O júri deste prémio foi constituído pelos Srs.: António Santos, Tiago Amarelo e Rui Piteira.

Nas pegas uma tarde de boas execuções e sem complicar, por parte dos forcados de ambas as formações. Maior destaque para a valentia e arte dos caras que tiveram situações diversas em que a habilidade e toreria foram cruciais.

Por Montemor, Francisco Barreto à 3ª ( tentativas duras num toiro que se defendia ostensivamente, com um piton), Antonio Monteiro à 1ª (com muita habilidade frieza a reunir, num toiro que o quis "enganar" por duas vezes na reunião) e Manuel Ramalho bem à 1ª.

Por S. Manços, três pegas à 1ª, por João Fortunato (enorme a aguentar e a templar com frieza e coração, saída rápida e extemporânea do Silva), José Capela e Rui Frexa (ambos em problema e bem). Venceu o prémio para o melhor Grupo em Praça.

O júri deste prémio foi constituído pelos Srs.: Manuel Murteira, Luis Segão e Miguel Sotero.

Dirigiu o Sr. Agostinho Borges assessorado pelo Dr. matias Guilherme.
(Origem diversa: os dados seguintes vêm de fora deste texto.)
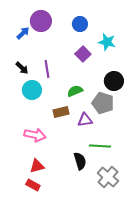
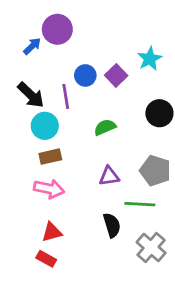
blue circle: (80, 24) -> (85, 75), moved
cyan star: (107, 42) -> (150, 59), turned 30
black arrow: (22, 68) -> (31, 95), size x1.5
gray pentagon: (103, 103) -> (155, 171), moved
brown rectangle: (61, 112) -> (50, 157), moved
purple triangle: (85, 120) -> (109, 176), moved

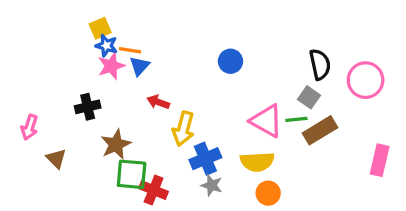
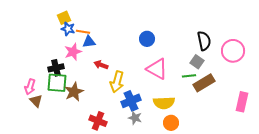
pink star: (111, 66) -> (73, 52), moved
blue triangle: (139, 66) -> (89, 42), turned 40
pink triangle: (267, 121) -> (157, 69), moved
pink arrow: (29, 127) -> (30, 87), moved
green square: (132, 174) -> (57, 83), moved

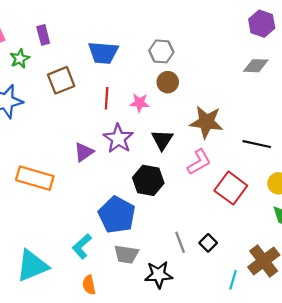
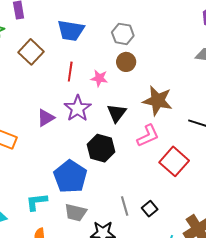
brown square: (61, 80) -> (31, 52), turned -30
cyan L-shape: (82, 246) -> (37, 202), turned 30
Apenas uma nota para as incongruências a limar que começam a surgir com a implementação do novo regulamento: O director de corrida deu lenço para volta do ganadero, no final da lide do seu toiro, respeitando o regulamento. Como era concurso este recusou, e muito bem, mesmo sob a pressão do publico. Foi o vencedor. E se não fosse? E fará sentido os lenços em corridas concurso, sejam de ganadarias, toureiros e/ou forcados? para reflexão. Também aqui triunfou o Dr. Joaquim Grave.